= Page-level text extractions =
=== Begin Enclosure ===
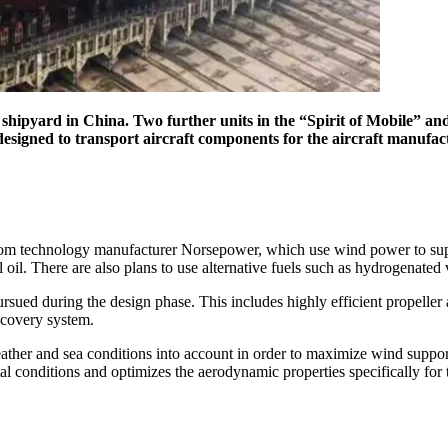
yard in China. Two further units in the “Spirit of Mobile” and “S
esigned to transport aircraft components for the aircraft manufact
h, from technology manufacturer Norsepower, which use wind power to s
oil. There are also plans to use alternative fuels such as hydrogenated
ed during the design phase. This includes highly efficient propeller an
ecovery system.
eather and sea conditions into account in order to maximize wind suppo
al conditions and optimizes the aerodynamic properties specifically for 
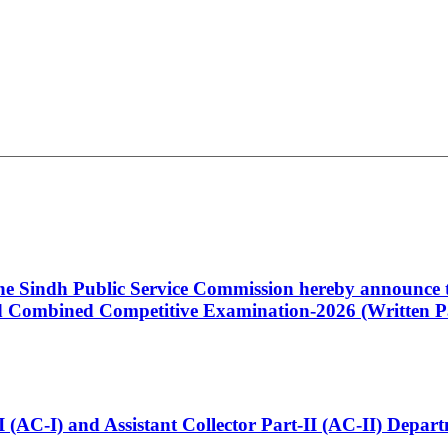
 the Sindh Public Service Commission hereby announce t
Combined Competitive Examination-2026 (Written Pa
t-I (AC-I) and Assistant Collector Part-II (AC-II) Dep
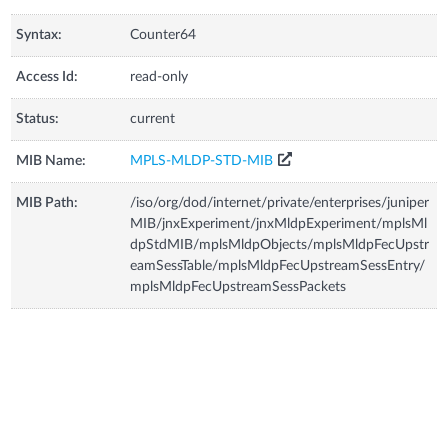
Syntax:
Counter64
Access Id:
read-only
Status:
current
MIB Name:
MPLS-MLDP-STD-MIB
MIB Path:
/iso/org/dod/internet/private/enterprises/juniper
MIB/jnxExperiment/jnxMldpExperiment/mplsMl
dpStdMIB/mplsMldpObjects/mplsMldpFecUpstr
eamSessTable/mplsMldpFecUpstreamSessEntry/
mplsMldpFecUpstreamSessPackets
=== End Enclosure ===
= Instructions to follow =
An exact copy of the records above is required, leaving out the pictures.

= Task output =
yard in China. Two further units in the “Spirit of Mobile” and “S
esigned to transport aircraft components for the aircraft manufact
h, from technology manufacturer Norsepower, which use wind power to s
oil. There are also plans to use alternative fuels such as hydrogenated
ed during the design phase. This includes highly efficient propeller an
ecovery system.
eather and sea conditions into account in order to maximize wind suppo
al conditions and optimizes the aerodynamic properties specifically for 
 the Sindh Public Service Commission hereby announce t
Combined Competitive Examination-2026 (Written Pa
t-I (AC-I) and Assistant Collector Part-II (AC-II) Dep
Syntax:
Counter64
Access Id:
read-only
Status:
current
MIB Name:
MPLS-MLDP-STD-MIB
MIB Path:
/iso/org/dod/internet/private/enterprises/juniper
MIB/jnxExperiment/jnxMldpExperiment/mplsMl
dpStdMIB/mplsMldpObjects/mplsMldpFecUpstr
eamSessTable/mplsMldpFecUpstreamSessEntry/
mplsMldpFecUpstreamSessPackets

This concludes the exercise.